Le village d'Ariha au nord de la Syrie, théâtre de combats entre rebelles et forces du régime syrien, dans la province d'Alep, le 28 novembre 2024. Le village d'Ariha au nord de la Syrie, théâtre de combats entre rebelles et forces du régime syrien, dans la province d'Alep, le 28 novembre 2024.   (AFP or licensors)

Au seuil de l’Avent, le retour des bombes sur Alep

«Nous confions au Saint-Père la ville d'Alep et tous ses habitants, une nouvelle fois meurtris». Au moment où les groupes djihadistes sont entrés dans la deuxième ville syrienne vendredi 29 novembre, le frère mariste Georges Sabé lance, depuis Alep, un appel à l’aide pour la fin des combats, sollicitant tous les efforts des diplomaties internationale et vaticane. «En signe d’encouragement», le religieux souhaiterait que le Pape mentionne la Syrie endolorie après l’Angélus ce dimanche.

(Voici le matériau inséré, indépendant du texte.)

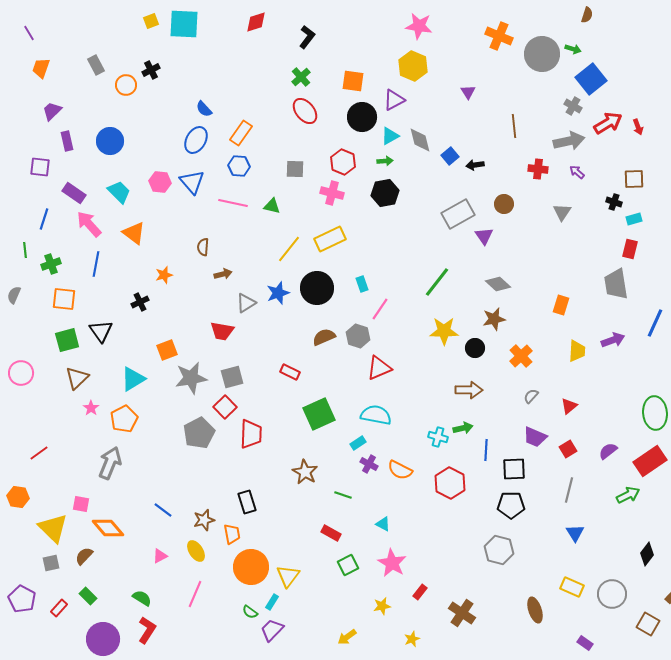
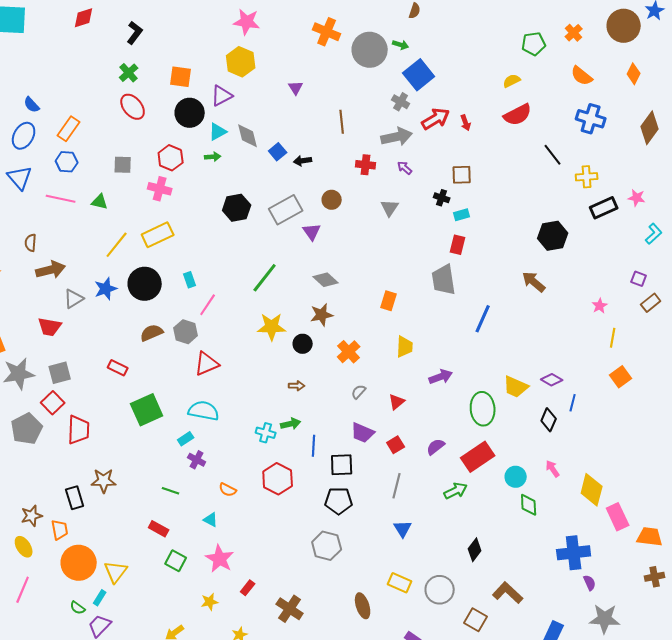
black hexagon: (385, 193) -> (237, 208), moved
brown arrow: (223, 274) -> (51, 270), size x1.6
purple arrow: (613, 340) -> (441, 377), moved
brown arrow: (469, 390) -> (297, 386), size x0.6
orange semicircle: (400, 470) -> (228, 490), moved, size x0.7
brown star: (305, 472) -> (104, 481), moved, turned -30
green square: (348, 565) -> (176, 561), turned -35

Delphine Allaire – Cité du Vatican

«Espérer contre toute espérance.» Le passage de l’épître de saint Paul aux Romains prend tout son sens en ces heures où la peur se mêle à la prière à Alep, bombardée ce vendredi pour la première fois en quatre ans par les djihadistes. Les Syriens d’Alep regardent avec angoisse la progression des combats ces dernières heures entre des djihadistes et les forces armées syriennes. Depuis mercredi 27 novembre, les combats ont fait plus de 255 morts, opposant le Hayat Tahrir al-Sham et d’autres groupes islamistes à l’armée de Bachar Al Assad. Malgré les renforts envoyés autour de la deuxième ville du pays, la crainte du spectre de la guerre et d’un retour des djihadistes est réelle. Il s'agit des plus violents affrontements depuis 2020 dans le nord-ouest de la Syrie où la province d'Alep, en grande partie aux mains du régime de Bachar al-Assad, jouxte le dernier grand bastion rebelle et djihadiste d'Idleb.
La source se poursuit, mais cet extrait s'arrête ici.